Dehāśucitā-vicāraḥ
Inquiry into the Impurity of the Body
गर्भस्थस्य स्मृतिर्यासीत्सा च तस्य प्रणश्यति । संमूर्छितेन दुःखेन योनियन्त्रनिपीडनात्
garbhasthasya smṛtiryāsītsā ca tasya praṇaśyati | saṃmūrchitena duḥkhena yoniyantranipīḍanāt
Whatever memory the embodied soul had while dwelling in the womb—that too is lost. Overwhelmed by suffering, it is crushed by the constriction of the womb’s mechanism (the birth-channel), and its former recollection perishes.
Suta Goswami
Tattva Level: pashu
Sthala Purana: Not a site narrative; the verse supports the saṃsāra-analysis: the jīva’s prenatal awareness is veiled at birth, enabling continued bondage and karmic repetition.
Significance: Prompts contemplation on why jīvas forget past-life lessons; encourages turning to Śiva as the revealer who removes tirodhāna.
It highlights saṃsāric bondage: even if the soul gains insight in the womb, the shock and pain of birth veil that awareness, showing why liberation requires stable God-realization, not fleeting remembrance.

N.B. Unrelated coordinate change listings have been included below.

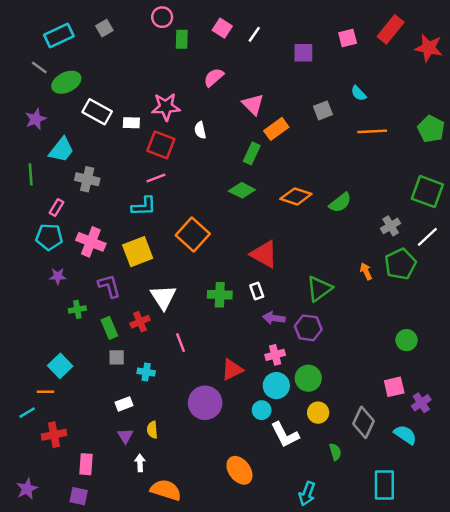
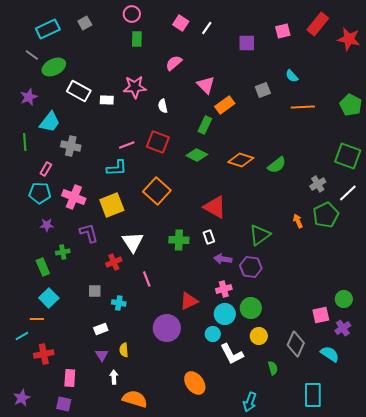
green rectangle: (182, 39) -> (137, 39), moved
red square: (161, 145) -> (158, 142), moved
green rectangle: (109, 328) -> (43, 267), moved
green circle: (407, 340) -> (344, 299), moved

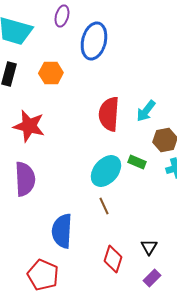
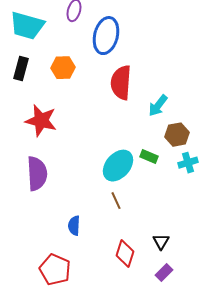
red semicircle: (109, 114) -> (121, 83), moved
blue semicircle: (62, 231) -> (74, 226), size x0.6

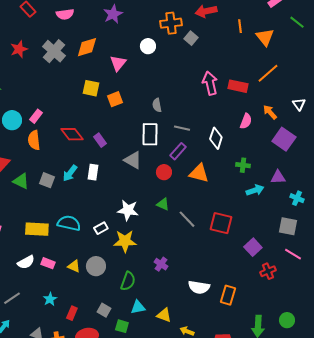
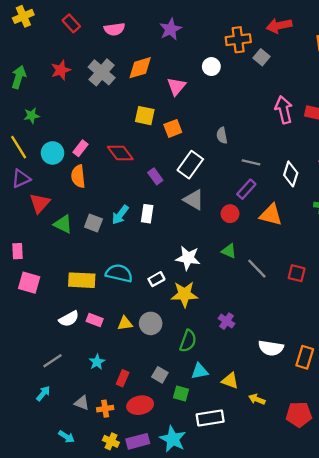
red diamond: (72, 134) -> (120, 153), moved
white rectangle: (150, 134) -> (190, 165), moved, turned 35
red square: (221, 223) -> (297, 273), size x0.7
yellow triangle: (74, 266) -> (125, 323), turned -32

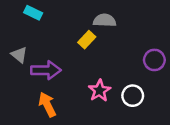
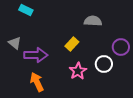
gray semicircle: (105, 20) -> (93, 21), moved
yellow rectangle: (87, 40) -> (72, 44), moved
white circle: (133, 96) -> (104, 64), moved

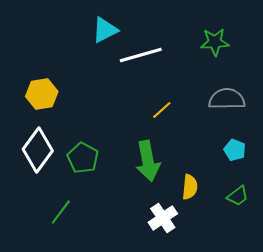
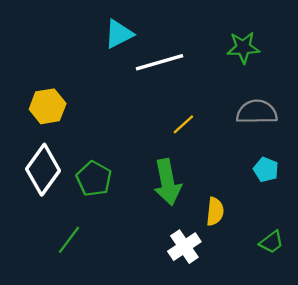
green trapezoid: (238, 196) -> (272, 242), moved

Because embodied memory is unreliable, the Purana emphasizes steady refuge in Saguna Shiva—through Linga-worship and devotion—so the mind is repeatedly reoriented to Pati (Shiva) beyond the veiling power of birth and karma.
A practical takeaway is daily japa of the Panchakshara (Om Namaḥ Śivāya) with disciplined remembrance (smaraṇa), supported by Shaiva sādhana such as Tripuṇḍra-bhasma and Rudrākṣa, to counter forgetfulness caused by suffering and embodiment.